Dataset entries:
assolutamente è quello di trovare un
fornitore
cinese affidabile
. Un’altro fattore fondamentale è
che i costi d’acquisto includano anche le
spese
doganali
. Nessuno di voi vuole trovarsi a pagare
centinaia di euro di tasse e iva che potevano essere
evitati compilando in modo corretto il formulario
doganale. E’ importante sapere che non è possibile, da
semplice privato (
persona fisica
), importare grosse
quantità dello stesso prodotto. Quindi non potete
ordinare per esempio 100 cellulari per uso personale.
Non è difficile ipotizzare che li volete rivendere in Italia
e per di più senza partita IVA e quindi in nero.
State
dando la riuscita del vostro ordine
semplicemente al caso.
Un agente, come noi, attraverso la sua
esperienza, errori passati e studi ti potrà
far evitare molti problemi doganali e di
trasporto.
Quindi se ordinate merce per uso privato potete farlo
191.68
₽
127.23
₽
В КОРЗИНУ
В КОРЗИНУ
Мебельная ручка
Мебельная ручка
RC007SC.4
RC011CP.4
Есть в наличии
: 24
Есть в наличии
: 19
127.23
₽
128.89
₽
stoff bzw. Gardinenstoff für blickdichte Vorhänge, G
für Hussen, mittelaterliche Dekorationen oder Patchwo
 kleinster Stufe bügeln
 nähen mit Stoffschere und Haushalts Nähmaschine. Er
---
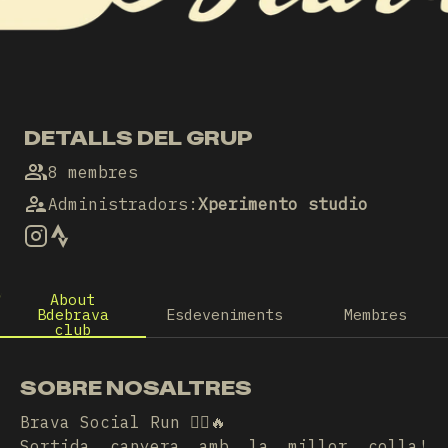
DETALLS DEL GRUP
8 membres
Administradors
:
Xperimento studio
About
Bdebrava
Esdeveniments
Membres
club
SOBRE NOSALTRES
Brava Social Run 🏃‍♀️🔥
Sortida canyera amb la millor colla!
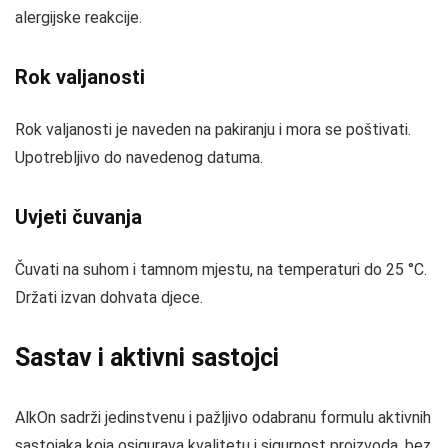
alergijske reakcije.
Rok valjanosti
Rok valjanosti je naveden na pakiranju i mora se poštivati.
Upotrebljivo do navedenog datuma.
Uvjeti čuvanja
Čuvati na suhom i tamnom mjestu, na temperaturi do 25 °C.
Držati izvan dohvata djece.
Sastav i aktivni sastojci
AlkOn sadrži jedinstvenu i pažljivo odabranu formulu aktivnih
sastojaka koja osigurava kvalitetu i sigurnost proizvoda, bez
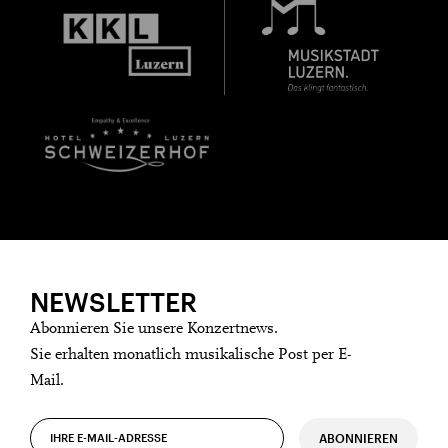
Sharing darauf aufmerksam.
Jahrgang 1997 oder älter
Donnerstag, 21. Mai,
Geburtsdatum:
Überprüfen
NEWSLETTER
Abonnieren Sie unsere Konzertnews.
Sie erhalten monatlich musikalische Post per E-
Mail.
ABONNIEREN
--
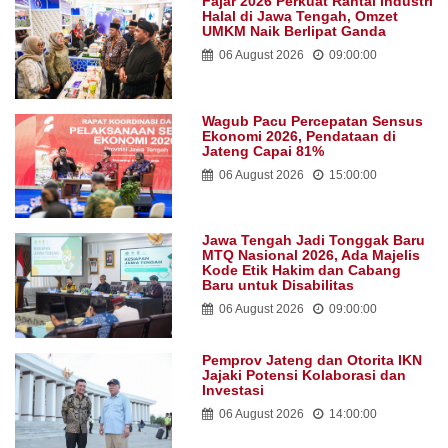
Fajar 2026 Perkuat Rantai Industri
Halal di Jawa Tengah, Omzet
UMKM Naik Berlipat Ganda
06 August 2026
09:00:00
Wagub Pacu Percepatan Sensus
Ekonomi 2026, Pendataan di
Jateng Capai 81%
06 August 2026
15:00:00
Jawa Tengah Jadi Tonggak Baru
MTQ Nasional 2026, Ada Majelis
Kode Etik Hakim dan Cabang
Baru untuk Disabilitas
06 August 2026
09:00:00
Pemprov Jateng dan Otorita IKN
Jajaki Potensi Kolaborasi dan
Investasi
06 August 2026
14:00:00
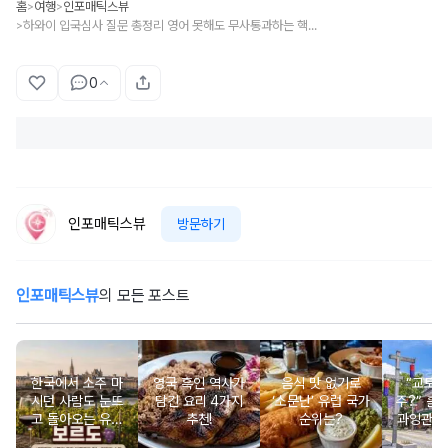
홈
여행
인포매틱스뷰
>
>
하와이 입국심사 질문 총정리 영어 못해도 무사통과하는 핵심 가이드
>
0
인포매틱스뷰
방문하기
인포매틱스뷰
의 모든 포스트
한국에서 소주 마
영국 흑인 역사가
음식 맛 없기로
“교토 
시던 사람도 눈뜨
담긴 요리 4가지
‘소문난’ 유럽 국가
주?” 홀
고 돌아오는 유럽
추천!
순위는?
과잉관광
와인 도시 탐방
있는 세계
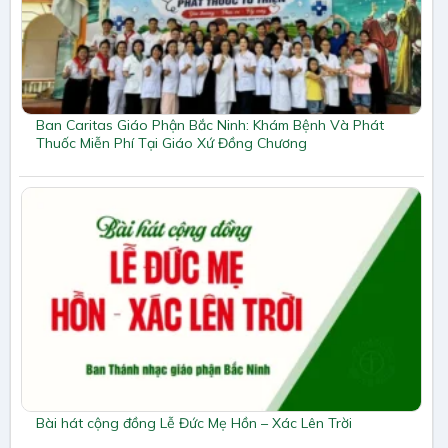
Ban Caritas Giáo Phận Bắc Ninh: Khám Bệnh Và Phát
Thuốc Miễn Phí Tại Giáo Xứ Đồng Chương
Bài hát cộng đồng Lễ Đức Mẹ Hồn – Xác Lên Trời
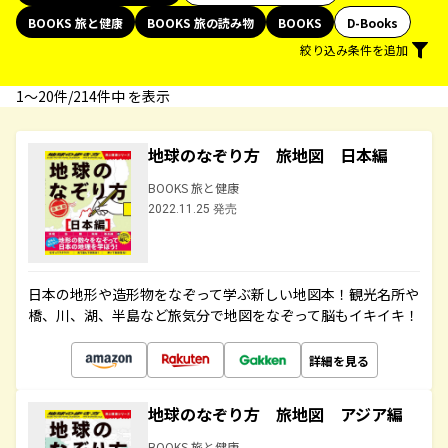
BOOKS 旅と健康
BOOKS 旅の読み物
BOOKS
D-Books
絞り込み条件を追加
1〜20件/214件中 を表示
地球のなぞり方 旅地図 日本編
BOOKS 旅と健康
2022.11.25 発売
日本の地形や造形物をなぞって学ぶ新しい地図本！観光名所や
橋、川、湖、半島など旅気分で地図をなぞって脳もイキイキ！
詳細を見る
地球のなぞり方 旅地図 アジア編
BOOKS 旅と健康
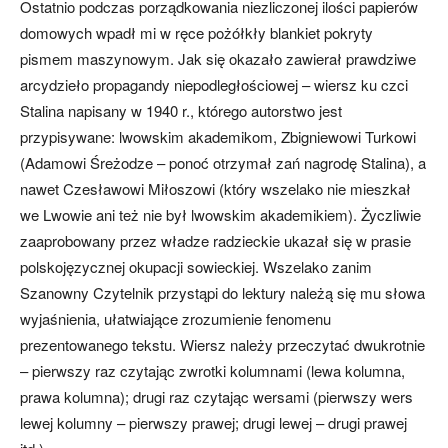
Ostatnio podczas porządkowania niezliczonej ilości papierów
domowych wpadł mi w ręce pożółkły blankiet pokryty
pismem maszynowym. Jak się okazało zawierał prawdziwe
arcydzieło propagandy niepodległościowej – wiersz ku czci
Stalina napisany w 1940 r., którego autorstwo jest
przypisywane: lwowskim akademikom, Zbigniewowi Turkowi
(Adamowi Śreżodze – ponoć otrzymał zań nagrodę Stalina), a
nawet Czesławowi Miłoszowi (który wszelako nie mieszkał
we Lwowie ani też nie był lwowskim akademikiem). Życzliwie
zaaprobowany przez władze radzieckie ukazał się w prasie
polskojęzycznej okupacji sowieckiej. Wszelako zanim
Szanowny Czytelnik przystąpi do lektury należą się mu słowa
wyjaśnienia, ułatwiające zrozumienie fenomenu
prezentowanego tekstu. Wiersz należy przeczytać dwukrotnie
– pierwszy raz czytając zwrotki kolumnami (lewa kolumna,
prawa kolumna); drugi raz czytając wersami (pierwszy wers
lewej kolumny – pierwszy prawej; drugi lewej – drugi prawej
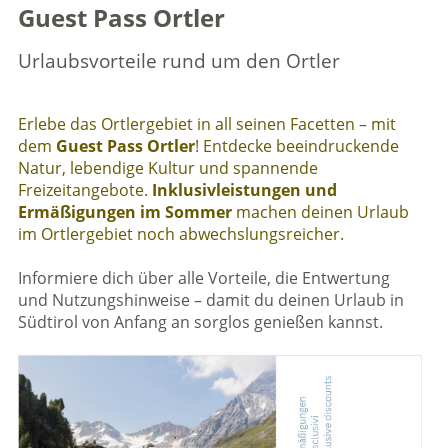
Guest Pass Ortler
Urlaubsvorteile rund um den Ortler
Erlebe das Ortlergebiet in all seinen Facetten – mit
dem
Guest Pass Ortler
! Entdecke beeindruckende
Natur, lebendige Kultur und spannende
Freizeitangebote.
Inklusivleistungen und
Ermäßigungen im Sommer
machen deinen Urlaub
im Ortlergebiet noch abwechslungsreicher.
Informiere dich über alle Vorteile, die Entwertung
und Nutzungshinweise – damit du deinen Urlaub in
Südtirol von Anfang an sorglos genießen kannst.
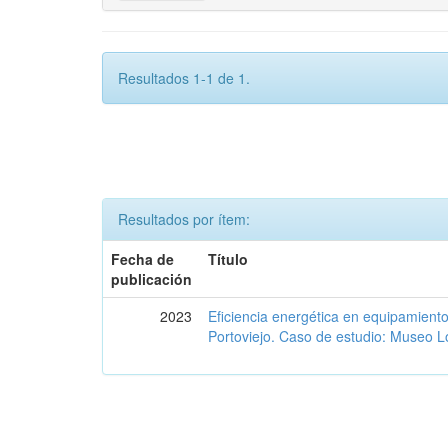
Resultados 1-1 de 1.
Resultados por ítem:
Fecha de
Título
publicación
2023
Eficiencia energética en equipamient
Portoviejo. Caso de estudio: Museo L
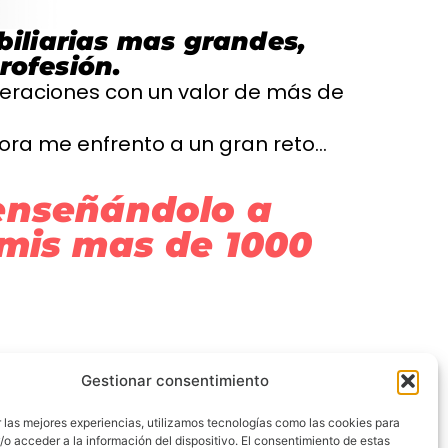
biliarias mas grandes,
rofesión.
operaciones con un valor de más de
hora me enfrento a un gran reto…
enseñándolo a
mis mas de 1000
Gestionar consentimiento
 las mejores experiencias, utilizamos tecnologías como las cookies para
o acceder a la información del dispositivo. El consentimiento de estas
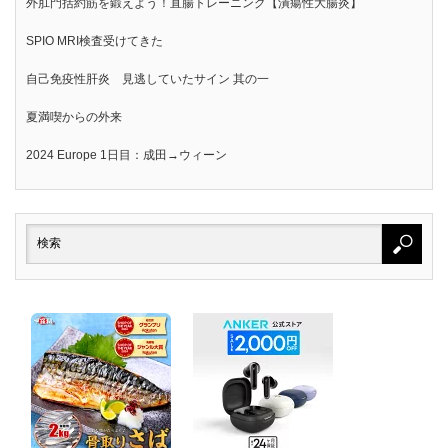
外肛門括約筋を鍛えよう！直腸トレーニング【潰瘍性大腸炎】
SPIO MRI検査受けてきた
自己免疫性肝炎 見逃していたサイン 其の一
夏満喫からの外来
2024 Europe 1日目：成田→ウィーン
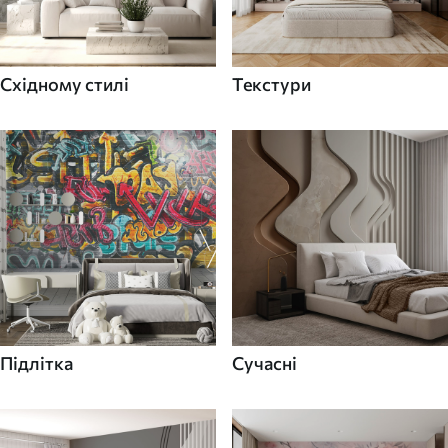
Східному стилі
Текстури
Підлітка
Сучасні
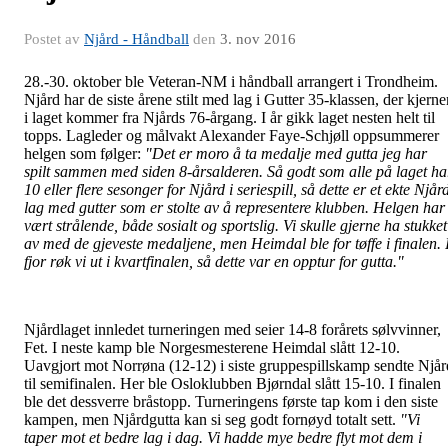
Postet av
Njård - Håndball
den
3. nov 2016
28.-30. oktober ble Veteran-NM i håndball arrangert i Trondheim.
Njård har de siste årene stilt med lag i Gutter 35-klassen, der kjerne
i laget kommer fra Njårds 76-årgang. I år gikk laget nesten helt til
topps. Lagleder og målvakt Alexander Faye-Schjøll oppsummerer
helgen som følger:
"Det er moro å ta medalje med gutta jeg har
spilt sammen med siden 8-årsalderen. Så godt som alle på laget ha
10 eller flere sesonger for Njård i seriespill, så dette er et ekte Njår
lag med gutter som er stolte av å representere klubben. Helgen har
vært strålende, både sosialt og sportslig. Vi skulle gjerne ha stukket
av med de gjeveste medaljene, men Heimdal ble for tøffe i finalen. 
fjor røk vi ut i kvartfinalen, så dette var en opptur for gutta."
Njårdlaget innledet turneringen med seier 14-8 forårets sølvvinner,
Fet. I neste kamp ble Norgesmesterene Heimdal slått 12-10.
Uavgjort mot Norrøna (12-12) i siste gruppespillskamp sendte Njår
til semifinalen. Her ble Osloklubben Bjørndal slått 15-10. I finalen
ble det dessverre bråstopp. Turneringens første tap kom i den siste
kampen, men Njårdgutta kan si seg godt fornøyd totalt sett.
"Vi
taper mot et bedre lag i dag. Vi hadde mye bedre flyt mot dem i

— WORK INSTRUCTIONS —
Going back to the entries above, set down exactly the lines that begin at the one with "kampen, men Njårdgutta" and end at the one with "taper mot et", both included, and nothing else.

— YOUR RESPONSE —
kampen, men Njårdgutta kan si seg godt fornøyd totalt sett.
"Vi
taper mot et bedre lag i dag. Vi hadde mye bedre flyt mot dem i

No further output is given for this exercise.